Uma “ex-aficionada” do Vasco
Sueli assegura que não enfrenta contratempos em dias de jogo. Mesmo com a janela da cozinha tendo vista direta para o campo – hoje, ela não consegue mais avistar o que ocorre no gramado porque a diretoria instalou uma proteção para restringir a área: “Não gostei, pois agora gera muita sombra na minha cozinha”, alfinetou ela. No entanto, em pouco tempo deu para perceber a agitação.
Para uma partida de grande magnitude como essa de terça-feira, contra o Vasco, o estádio necessita de uma estrutura mais eficiente. Por este motivo, enquanto escutávamos a narrativa de Dona Sueli, passava um grupo considerável de pessoas que estava trabalhando na preparação do evento. Ademais, o Marcílio Dias treinava ali próximo.
– Não há barulho, não. Cercaram aqui, a bagunça ficou para outro lado. Porém contra o Vasco, não sei, né? Vai lotar, imagino que até sairei de casa amanhã à noite.
A afirmação é de alguém que deseja se afastar da agitação, porém nem sempre foi assim. Sueli revelou que o Vasco foi o único clube para o qual torceu. Nem mesmo o Marcílio Dias teve esse espaço, apesar de ser grata e amiga de colaboradores e torcedores.

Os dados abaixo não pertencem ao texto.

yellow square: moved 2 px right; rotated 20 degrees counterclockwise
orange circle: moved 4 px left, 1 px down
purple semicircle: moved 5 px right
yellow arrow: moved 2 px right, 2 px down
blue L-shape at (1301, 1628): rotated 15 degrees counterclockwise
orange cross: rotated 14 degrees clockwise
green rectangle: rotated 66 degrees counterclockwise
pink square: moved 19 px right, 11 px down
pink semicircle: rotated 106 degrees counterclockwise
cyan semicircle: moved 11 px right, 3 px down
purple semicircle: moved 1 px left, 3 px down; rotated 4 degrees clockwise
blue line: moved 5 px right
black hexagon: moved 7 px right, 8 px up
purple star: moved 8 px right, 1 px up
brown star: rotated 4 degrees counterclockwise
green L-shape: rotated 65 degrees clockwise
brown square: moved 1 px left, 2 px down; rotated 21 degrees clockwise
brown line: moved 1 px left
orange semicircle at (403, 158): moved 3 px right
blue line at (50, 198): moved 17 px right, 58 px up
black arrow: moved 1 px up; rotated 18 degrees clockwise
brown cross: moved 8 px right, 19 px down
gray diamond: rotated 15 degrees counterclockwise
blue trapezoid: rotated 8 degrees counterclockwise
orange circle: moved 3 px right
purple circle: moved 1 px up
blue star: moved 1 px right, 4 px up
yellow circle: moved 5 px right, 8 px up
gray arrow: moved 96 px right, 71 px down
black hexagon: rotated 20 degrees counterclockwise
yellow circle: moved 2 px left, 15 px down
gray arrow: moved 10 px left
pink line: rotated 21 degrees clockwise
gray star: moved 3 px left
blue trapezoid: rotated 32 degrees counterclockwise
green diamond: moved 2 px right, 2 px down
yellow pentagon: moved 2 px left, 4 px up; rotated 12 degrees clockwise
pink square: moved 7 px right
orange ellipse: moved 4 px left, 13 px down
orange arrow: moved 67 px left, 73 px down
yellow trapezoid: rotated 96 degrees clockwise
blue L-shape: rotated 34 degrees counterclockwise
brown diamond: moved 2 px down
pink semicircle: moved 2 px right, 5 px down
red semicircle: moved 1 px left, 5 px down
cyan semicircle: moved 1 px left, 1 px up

Agora, aos 90 anos, ela não quer mais saber de futebol.
– Eu não torço para nenhum time. Maneca vivia pelo Marcílio e pelo Flamengo. Eu, quando jovem, torcia pelo Vasco, quando tinha por volta de 20 anos. Não sei por qual motivo, mas gostava. Possuía foto e autógrafo de jogadores. Morava em Blumenau e uma vez vim aqui a Itajaí para assistir a um jogo do Vasco – concluiu Sueli.
“Lene”, a vizinha
Se não tem mais a companhia do marido há mais de seis anos, Sueli conta com uma vizinha, Elenir. Lene, como é conhecida, cresceu no Hercílio Luz. É filha de Osny, que desempenhou as funções de zelador e roupeiro no Marcílio Dias. Ele divide com Maneca o nome de uma das arquibancadas do estádio.
Lene foi casada com um ex-jogador do Marcílio, que também passou pelo Botafogo: José Carlos, o Careca, falecido em 2016. Atualmente, reside com a filha Morgana na casa acima da de Sueli, onde viveu com o marido após seu retorno do Rio de Janeiro.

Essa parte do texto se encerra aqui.